EXERCISE DETAILS | Look for the word "output". Copy every line of the listing where it occurs.

START RECORDS FOR THIS TASK

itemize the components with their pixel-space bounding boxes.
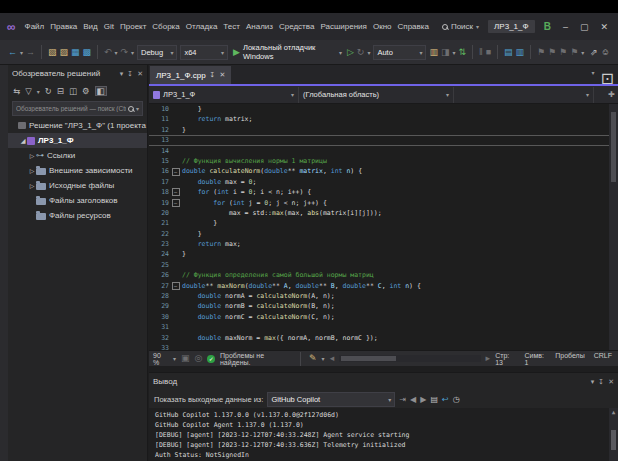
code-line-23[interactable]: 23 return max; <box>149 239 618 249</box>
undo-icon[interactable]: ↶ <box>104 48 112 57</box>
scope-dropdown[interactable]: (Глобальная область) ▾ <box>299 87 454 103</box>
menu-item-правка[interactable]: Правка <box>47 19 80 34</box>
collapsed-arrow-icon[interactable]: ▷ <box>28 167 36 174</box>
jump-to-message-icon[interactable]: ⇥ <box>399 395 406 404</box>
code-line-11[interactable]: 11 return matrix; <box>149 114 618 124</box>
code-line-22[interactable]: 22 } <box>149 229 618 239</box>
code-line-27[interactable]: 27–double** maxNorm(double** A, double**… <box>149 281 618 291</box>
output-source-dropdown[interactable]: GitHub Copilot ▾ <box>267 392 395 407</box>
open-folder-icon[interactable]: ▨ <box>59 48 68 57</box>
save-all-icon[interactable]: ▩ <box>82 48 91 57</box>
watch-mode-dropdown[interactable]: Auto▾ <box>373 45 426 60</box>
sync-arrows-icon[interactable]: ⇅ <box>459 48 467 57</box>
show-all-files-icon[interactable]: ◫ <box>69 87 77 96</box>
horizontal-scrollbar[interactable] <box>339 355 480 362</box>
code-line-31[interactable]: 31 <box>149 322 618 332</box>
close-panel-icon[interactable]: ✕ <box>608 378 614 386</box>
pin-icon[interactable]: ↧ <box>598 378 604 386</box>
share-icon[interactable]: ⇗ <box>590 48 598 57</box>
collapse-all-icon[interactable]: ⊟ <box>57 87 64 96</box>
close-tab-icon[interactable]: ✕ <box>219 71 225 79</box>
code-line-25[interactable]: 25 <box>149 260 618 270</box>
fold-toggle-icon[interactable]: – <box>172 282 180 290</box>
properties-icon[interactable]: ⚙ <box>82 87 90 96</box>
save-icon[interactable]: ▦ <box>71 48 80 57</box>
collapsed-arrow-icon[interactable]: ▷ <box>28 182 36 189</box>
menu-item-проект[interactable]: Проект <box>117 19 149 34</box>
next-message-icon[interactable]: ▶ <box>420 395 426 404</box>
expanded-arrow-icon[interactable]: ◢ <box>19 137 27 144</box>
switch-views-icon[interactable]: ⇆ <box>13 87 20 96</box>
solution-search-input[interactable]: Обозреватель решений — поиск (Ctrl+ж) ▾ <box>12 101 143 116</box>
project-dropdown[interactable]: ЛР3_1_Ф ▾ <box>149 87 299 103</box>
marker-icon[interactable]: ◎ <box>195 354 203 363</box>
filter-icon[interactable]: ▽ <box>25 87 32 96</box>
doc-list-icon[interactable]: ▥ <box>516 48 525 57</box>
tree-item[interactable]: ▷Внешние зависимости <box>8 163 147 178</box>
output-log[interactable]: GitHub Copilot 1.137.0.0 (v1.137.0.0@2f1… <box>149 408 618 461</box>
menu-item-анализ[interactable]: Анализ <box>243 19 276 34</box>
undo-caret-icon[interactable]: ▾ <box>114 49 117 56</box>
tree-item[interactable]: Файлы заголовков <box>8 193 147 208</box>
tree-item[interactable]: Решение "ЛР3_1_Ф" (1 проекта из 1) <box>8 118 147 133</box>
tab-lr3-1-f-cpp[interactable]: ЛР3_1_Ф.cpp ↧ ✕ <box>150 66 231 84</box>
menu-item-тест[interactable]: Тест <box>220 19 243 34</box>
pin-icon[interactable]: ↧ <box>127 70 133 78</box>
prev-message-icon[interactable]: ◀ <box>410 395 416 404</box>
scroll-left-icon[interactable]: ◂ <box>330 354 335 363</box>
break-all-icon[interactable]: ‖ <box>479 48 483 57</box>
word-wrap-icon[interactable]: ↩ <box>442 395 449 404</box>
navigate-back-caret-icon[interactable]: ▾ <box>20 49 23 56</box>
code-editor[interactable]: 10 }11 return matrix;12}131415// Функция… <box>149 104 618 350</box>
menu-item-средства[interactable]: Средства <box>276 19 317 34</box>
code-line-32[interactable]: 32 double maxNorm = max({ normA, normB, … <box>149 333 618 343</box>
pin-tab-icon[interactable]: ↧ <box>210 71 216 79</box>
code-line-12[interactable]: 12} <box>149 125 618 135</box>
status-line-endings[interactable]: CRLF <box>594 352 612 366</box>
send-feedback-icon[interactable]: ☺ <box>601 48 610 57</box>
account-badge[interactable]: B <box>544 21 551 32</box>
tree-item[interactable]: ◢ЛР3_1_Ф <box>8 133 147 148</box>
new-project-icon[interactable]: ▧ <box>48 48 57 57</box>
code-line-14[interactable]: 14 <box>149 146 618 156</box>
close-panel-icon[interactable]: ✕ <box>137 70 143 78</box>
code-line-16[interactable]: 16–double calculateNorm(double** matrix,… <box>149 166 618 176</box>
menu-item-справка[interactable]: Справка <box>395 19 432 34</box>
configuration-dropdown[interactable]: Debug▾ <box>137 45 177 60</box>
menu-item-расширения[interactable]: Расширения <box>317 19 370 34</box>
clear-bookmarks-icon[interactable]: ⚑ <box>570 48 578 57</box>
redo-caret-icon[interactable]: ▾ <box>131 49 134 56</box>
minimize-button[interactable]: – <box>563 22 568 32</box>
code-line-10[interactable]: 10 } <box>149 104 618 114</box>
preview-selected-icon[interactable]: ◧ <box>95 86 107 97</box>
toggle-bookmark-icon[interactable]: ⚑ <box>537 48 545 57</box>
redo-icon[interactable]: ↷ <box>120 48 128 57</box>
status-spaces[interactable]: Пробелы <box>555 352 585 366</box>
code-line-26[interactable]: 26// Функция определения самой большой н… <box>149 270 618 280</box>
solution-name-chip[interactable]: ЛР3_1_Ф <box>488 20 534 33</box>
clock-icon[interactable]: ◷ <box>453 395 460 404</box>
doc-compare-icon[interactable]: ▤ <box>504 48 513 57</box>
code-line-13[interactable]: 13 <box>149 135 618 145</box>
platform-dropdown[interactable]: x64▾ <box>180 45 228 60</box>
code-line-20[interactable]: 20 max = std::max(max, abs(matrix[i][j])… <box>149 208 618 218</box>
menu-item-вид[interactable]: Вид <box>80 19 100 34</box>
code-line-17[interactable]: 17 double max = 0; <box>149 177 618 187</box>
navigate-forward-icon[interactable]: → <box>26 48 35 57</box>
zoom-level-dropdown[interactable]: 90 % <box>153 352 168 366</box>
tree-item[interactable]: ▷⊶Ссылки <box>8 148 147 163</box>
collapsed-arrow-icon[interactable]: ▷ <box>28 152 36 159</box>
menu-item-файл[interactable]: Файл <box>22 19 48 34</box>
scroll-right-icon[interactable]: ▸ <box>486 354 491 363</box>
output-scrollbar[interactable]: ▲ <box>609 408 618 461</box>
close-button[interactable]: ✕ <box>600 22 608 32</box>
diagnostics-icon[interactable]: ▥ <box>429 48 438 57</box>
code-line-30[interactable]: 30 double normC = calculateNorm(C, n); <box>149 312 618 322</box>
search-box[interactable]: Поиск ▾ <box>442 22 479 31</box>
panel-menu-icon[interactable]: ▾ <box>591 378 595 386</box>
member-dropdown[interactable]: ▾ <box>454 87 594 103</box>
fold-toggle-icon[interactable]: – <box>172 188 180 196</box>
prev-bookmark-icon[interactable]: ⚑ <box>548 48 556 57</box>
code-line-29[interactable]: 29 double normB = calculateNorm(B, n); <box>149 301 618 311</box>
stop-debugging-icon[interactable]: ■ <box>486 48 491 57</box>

END RECORDS FOR THIS TASK

ANSWER BOX |
output-source-dropdown[interactable]: GitHub Copilot ▾ <box>267 392 395 407</box>
output-log[interactable]: GitHub Copilot 1.137.0.0 (v1.137.0.0@2f1… <box>149 408 618 461</box>
output-scrollbar[interactable]: ▲ <box>609 408 618 461</box>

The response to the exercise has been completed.